— Your task —
Transcribe all of the data exactly. Images stay out.

Record set START

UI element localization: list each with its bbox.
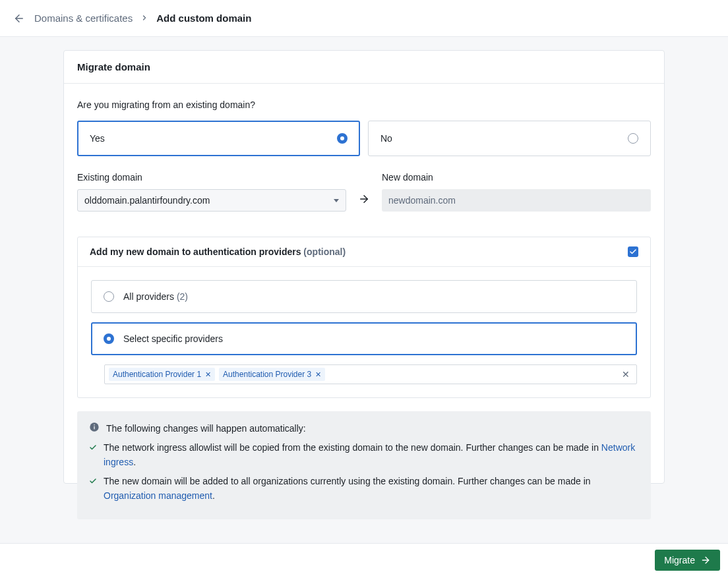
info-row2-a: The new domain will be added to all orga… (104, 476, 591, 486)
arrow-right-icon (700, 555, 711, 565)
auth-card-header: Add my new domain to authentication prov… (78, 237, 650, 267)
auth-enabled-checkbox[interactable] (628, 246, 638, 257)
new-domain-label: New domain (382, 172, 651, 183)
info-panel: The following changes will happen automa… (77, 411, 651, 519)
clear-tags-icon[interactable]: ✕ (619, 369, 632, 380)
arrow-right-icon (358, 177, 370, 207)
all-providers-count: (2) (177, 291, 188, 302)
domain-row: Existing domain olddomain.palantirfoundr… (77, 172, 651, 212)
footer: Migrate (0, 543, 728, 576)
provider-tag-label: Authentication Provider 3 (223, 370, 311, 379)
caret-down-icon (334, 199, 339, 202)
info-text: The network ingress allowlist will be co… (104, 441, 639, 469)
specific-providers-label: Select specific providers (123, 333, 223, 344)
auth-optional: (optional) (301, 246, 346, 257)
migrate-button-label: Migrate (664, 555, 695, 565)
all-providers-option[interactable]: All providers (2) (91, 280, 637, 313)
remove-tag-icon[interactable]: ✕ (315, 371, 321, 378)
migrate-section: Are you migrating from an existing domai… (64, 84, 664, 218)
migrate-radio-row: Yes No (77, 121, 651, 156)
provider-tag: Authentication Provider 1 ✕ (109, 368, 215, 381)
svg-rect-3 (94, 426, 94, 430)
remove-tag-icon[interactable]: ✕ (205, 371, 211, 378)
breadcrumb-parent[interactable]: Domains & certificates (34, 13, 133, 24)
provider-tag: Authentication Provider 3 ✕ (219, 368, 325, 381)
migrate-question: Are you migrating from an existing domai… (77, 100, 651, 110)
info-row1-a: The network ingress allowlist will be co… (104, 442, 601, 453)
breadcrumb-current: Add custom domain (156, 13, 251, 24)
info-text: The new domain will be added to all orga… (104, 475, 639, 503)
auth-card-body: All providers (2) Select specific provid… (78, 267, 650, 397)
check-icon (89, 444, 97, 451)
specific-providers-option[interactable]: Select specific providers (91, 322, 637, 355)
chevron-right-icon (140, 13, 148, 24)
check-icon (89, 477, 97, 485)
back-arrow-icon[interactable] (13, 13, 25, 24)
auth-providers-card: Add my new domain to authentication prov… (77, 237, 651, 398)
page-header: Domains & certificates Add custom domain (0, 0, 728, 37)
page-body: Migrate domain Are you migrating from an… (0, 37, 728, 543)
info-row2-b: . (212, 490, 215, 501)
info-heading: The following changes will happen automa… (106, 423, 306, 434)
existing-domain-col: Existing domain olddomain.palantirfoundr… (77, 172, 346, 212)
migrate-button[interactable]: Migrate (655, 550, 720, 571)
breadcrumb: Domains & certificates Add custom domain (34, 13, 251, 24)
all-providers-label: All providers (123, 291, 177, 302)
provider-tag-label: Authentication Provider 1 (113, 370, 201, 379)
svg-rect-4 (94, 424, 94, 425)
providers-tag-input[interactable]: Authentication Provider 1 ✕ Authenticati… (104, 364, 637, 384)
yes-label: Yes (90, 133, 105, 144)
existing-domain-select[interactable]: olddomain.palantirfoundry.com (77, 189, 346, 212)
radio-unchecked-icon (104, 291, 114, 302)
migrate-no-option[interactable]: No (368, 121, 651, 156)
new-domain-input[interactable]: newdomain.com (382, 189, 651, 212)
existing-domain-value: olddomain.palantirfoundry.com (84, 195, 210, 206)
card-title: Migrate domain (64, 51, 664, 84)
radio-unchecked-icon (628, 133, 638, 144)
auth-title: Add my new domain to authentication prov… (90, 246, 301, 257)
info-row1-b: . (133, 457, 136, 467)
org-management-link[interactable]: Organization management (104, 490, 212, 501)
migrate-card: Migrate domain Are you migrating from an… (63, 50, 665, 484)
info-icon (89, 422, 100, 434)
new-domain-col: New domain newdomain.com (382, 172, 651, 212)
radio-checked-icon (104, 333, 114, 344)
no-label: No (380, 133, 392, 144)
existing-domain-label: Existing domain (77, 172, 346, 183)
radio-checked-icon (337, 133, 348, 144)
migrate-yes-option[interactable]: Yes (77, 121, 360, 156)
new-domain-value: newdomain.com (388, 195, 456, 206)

Record set END

— Result for this exercise —
UI element localization: list each with its bbox.
info-row2-a: The new domain will be added to all orga… (104, 476, 591, 486)
arrow-right-icon (700, 555, 711, 565)
auth-card-header: Add my new domain to authentication prov… (78, 237, 650, 267)
auth-enabled-checkbox[interactable] (628, 246, 638, 257)
new-domain-label: New domain (382, 172, 651, 183)
info-panel: The following changes will happen automa… (77, 411, 651, 519)
clear-tags-icon[interactable]: ✕ (619, 369, 632, 380)
arrow-right-icon (358, 177, 370, 207)
all-providers-count: (2) (177, 291, 188, 302)
domain-row: Existing domain olddomain.palantirfoundr… (77, 172, 651, 212)
footer: Migrate (0, 543, 728, 576)
provider-tag-label: Authentication Provider 3 (223, 370, 311, 379)
caret-down-icon (334, 199, 339, 202)
info-text: The network ingress allowlist will be co… (104, 441, 639, 469)
specific-providers-label: Select specific providers (123, 333, 223, 344)
auth-optional: (optional) (301, 246, 346, 257)
migrate-button-label: Migrate (664, 555, 695, 565)
all-providers-option[interactable]: All providers (2) (91, 280, 637, 313)
remove-tag-icon[interactable]: ✕ (315, 371, 321, 378)
migrate-section: Are you migrating from an existing domai… (64, 84, 664, 218)
migrate-radio-row: Yes No (77, 121, 651, 156)
provider-tag: Authentication Provider 1 ✕ (109, 368, 215, 381)
svg-rect-3 (94, 426, 94, 430)
remove-tag-icon[interactable]: ✕ (205, 371, 211, 378)
breadcrumb-parent[interactable]: Domains & certificates (34, 13, 133, 24)
provider-tag: Authentication Provider 3 ✕ (219, 368, 325, 381)
migrate-question: Are you migrating from an existing domai… (77, 100, 651, 110)
info-row1-a: The network ingress allowlist will be co… (104, 442, 601, 453)
breadcrumb-current: Add custom domain (156, 13, 251, 24)
info-text: The new domain will be added to all orga… (104, 475, 639, 503)
auth-card-body: All providers (2) Select specific provid… (78, 267, 650, 397)
check-icon (89, 444, 97, 451)
specific-providers-option[interactable]: Select specific providers (91, 322, 637, 355)
chevron-right-icon (140, 13, 148, 24)
check-icon (89, 477, 97, 485)
back-arrow-icon[interactable] (13, 13, 25, 24)
auth-providers-card: Add my new domain to authentication prov… (77, 237, 651, 398)
page-header: Domains & certificates Add custom domain (0, 0, 728, 37)
page-body: Migrate domain Are you migrating from an… (0, 37, 728, 543)
info-row2-b: . (212, 490, 215, 501)
info-heading: The following changes will happen automa… (106, 423, 306, 434)
existing-domain-col: Existing domain olddomain.palantirfoundr… (77, 172, 346, 212)
migrate-button[interactable]: Migrate (655, 550, 720, 571)
breadcrumb: Domains & certificates Add custom domain (34, 13, 251, 24)
all-providers-label: All providers (123, 291, 177, 302)
provider-tag-label: Authentication Provider 1 (113, 370, 201, 379)
svg-rect-4 (94, 424, 94, 425)
providers-tag-input[interactable]: Authentication Provider 1 ✕ Authenticati… (104, 364, 637, 384)
yes-label: Yes (90, 133, 105, 144)
existing-domain-select[interactable]: olddomain.palantirfoundry.com (77, 189, 346, 212)
radio-unchecked-icon (104, 291, 114, 302)
migrate-no-option[interactable]: No (368, 121, 651, 156)
new-domain-input[interactable]: newdomain.com (382, 189, 651, 212)
existing-domain-value: olddomain.palantirfoundry.com (84, 195, 210, 206)
card-title: Migrate domain (64, 51, 664, 84)
radio-unchecked-icon (628, 133, 638, 144)
auth-title: Add my new domain to authentication prov… (90, 246, 301, 257)
info-row1-b: . (133, 457, 136, 467)
org-management-link[interactable]: Organization management (104, 490, 212, 501)
migrate-card: Migrate domain Are you migrating from an… (63, 50, 665, 484)
info-icon (89, 422, 100, 434)
new-domain-col: New domain newdomain.com (382, 172, 651, 212)
radio-checked-icon (104, 333, 114, 344)
no-label: No (380, 133, 392, 144)
existing-domain-label: Existing domain (77, 172, 346, 183)
radio-checked-icon (337, 133, 348, 144)
migrate-yes-option[interactable]: Yes (77, 121, 360, 156)
new-domain-value: newdomain.com (388, 195, 456, 206)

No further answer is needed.